A plate-type heat exchanger (30) for a vehicle for cooling a coolant with a coolant having a plurality of heat exchange plates (40) stacked on each other,
A coolant chamber (44) and a coolant chamber (46) are formed between adjacent heat exchange plates (40), the coolant chamber (44) and the coolant chamber (46) may be formed of the coolant and / or Each has an inlet (48, 52) for cooling liquid and an outlet (50, 54),
The coolant and / or coolant chambers (44, 46) are embodied in their entirety as U-shaped flow ducts (64, 68), and the assigned inlets (48, 52) are: A plate-type heat exchanger, wherein the outlet is arranged at the end of the first protrusion of the U-shaped flow duct and the assigned outlet is arranged at the end of the second protrusion . The heat exchange plates (40) have both a main range direction (58) and a secondary range direction (60) running perpendicular thereto in the plane of the plates, and the main range direction ( 58) and the stacking direction (42) running perpendicular to the secondary range direction (60), and adjacent to each other,
The inlet (48) for the coolant and the outlet (50) are provided at the same end of the heat exchange plate (40) in the main range direction (58). Item 2. A plate heat exchanger according to Item 1.   A common inflow connection (49) for all the coolant chambers (44) and an outflow connection (51), the expansion valve (28) for the coolant being connected to the plate heat exchanger (30) 3. A plate-type heat exchanger according to claim 2, characterized in that a connecting component (62) is provided which allows direct attachment to the housing.   The connecting component (62) has a coolant distributor (81) for homogenizing the distribution of the coolant phase mixture between the different coolant chambers (44) of the plate heat exchanger (30); The plate-type heat exchanger according to claim 3. The heat exchange plates (40) have both a main range direction (58) and a secondary range direction (60) running perpendicular thereto in the plane of the plates, and the main range direction ( 58) and the stacking direction (42) running perpendicular to the secondary range direction (60), and adjacent to each other,
The inflow port (50) and the outflow port (52) for the coolant are provided in the main range direction (58) at the same end or both ends of the heat exchange plate (40).
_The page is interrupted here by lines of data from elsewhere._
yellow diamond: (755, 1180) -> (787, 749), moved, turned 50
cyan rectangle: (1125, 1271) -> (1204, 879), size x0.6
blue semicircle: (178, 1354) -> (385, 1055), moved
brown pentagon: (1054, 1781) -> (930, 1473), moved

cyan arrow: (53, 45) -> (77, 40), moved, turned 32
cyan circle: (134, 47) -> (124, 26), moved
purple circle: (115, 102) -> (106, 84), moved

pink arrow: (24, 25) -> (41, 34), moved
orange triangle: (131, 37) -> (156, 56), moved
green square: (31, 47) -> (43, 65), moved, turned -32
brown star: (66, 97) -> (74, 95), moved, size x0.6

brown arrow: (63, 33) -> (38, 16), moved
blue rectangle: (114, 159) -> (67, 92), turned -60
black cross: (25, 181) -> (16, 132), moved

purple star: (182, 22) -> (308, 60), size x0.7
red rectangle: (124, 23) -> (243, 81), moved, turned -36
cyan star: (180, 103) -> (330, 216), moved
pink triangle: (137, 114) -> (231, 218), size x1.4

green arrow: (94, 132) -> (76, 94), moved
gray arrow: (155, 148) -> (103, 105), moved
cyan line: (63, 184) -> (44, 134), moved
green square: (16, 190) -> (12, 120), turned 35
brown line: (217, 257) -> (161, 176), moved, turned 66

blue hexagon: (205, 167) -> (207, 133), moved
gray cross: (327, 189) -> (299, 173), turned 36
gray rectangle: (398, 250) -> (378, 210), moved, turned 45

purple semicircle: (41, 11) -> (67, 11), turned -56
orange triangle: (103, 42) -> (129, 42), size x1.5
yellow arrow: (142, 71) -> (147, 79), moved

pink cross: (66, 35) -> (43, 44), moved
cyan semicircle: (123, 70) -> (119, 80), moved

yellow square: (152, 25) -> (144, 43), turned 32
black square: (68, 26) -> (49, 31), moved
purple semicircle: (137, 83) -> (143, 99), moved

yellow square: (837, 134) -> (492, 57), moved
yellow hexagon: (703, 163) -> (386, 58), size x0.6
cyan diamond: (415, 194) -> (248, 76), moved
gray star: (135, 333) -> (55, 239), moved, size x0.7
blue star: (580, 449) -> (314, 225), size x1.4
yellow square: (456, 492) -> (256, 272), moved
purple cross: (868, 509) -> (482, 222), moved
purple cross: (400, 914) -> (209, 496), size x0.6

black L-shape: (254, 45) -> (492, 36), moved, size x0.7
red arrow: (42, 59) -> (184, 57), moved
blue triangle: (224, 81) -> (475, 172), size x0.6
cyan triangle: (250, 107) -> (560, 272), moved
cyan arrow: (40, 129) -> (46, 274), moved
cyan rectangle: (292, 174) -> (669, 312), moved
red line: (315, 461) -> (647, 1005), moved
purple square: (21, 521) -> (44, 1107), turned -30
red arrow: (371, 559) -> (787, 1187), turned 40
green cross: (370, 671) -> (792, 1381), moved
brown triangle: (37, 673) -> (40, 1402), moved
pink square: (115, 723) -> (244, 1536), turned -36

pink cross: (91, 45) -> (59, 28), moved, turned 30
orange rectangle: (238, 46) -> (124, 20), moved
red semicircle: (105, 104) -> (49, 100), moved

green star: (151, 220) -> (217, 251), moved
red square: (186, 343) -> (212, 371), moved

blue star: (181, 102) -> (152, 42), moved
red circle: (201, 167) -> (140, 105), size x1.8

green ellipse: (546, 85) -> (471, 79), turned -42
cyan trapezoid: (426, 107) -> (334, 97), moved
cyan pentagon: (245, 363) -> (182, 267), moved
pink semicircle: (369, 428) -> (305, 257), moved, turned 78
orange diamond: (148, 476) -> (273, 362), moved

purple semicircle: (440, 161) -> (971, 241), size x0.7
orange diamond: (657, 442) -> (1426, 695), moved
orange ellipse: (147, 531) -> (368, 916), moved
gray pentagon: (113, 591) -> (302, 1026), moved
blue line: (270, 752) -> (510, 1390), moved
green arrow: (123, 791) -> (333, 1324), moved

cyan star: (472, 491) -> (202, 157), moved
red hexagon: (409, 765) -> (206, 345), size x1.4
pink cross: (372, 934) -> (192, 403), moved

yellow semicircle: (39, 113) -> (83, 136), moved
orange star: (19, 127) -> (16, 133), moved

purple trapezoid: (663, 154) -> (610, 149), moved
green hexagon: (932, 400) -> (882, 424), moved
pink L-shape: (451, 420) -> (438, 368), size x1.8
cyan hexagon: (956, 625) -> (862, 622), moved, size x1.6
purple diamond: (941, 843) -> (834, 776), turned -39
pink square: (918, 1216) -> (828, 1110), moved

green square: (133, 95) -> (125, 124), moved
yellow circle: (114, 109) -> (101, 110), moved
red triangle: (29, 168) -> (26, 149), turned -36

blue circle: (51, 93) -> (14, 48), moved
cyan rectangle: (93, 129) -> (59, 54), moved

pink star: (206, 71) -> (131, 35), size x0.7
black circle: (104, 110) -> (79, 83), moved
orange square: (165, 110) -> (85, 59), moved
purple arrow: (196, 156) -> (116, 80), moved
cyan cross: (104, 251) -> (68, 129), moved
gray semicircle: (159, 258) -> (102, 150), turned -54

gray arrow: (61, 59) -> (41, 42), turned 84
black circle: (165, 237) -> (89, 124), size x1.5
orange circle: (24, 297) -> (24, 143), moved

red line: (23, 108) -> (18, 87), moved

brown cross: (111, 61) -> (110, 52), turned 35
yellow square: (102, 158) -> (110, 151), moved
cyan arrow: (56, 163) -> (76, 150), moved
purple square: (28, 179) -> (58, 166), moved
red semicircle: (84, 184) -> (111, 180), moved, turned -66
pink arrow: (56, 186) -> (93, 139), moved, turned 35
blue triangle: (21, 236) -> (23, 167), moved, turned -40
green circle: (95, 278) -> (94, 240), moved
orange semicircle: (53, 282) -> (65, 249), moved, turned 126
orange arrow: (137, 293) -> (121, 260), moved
The plate type heat exchanger according to any one of claims 1 to 4. In any case, there is one common inflow connection (49) and a common outflow connection (51) for all the coolant chambers (44), and in any case, all the coolants A common inflow connection (53) for the chamber (46) and a common outflow connection (55);
The common inflow connection (49) for the coolant and the outflow connection (51) are similar to the inflow connection (53) and the outflow connection (55) for the coolant, and the plate heat exchanger (30 The plate-type heat exchanger according to any one of claims 1 to 5, wherein the plate-type heat exchanger is disposed in the stacking direction (42) on the same side surface or both side surfaces. A common inflow connection (53) and / or outflow connection (55) for all the coolant chambers (46);
An end plate (56) disposed in the stacking direction (42) in front of or behind the heat exchange plate (40) and forming at least one flow duct for the coolant;
The at least one flow duct connects the common inflow connection (53) and / or outflow connection (55) of the heat exchange plate (40) to a connection (72) for a coolant system. A plate heat exchanger according to any one of claims 1 to 6. The heat exchange plates (40) have both a main range direction (58) and a secondary range direction (60) running perpendicular thereto in the plane of the plates, and the main range direction ( 58) and the stacking direction (42) running perpendicular to the secondary range direction (60), and adjacent to each other,
The inlet (48) and the outlet (50) for the coolant are formed at both ends of the heat exchange plate (40) in the same manner as the inlet (52) and the outlet (54) for the coolant. The plate type heat exchanger according to claim 1, wherein the plate type heat exchanger is provided in the main range direction (58).   The plate heat exchanger according to claim 8, wherein the flow directions in the adjacent coolant chamber (44) and the coolant chamber (46) are the same or opposite. The heat exchange plate (40) forms a flow duct (70) in the coolant chamber (46),
The flow duct (70) extends from the coolant inlet (52) at one end of the heat exchange plate (40) to the opposite side of the heat exchange plate (40) in the main range direction (58). A plate heat exchanger according to any one of claims 1 to 7, characterized in that it runs to the coolant outlet (54) at the end.   The pressure difference through the first protrusion of the U-shaped flow duct (64) for the coolant is between 70% and 100% of the total pressure difference, preferably 80% and 92%. The pressure difference through the second protrusion of the coolant U-shaped flow duct (64) in the flow direction is between 0% and 30% of the total pressure difference 11. A plate heat exchanger according to any of claims 1 to 10, characterized in that it is preferably between 8% and 20%.   The U-shape of the flow duct (64, 68) is formed by a portion (74) connecting the adjacent heat exchange plates (40) or by a molding (76) of at least one heat exchange plate (40). The plate-type heat exchanger according to any one of claims 1 to 11, wherein the plate-type heat exchanger is formed by an intermediate wall (66) formed.   13. Plate according to claim 1, characterized in that the protrusions of the U-shaped flow ducts (64, 68) are formed by a number of elongated ducts arranged adjacent to each other. Mold heat exchanger. An air conditioning circuit (10) for a vehicle, in particular a vehicle with an electric motor, having a primary circuit (12) for coolant and a secondary circuit (14) for coolant;
Air conditioning characterized in that the primary circuit (12) and the secondary circuit (14) are coupled via a plate heat exchanger (30) according to any of claims 1 to 13. circuit.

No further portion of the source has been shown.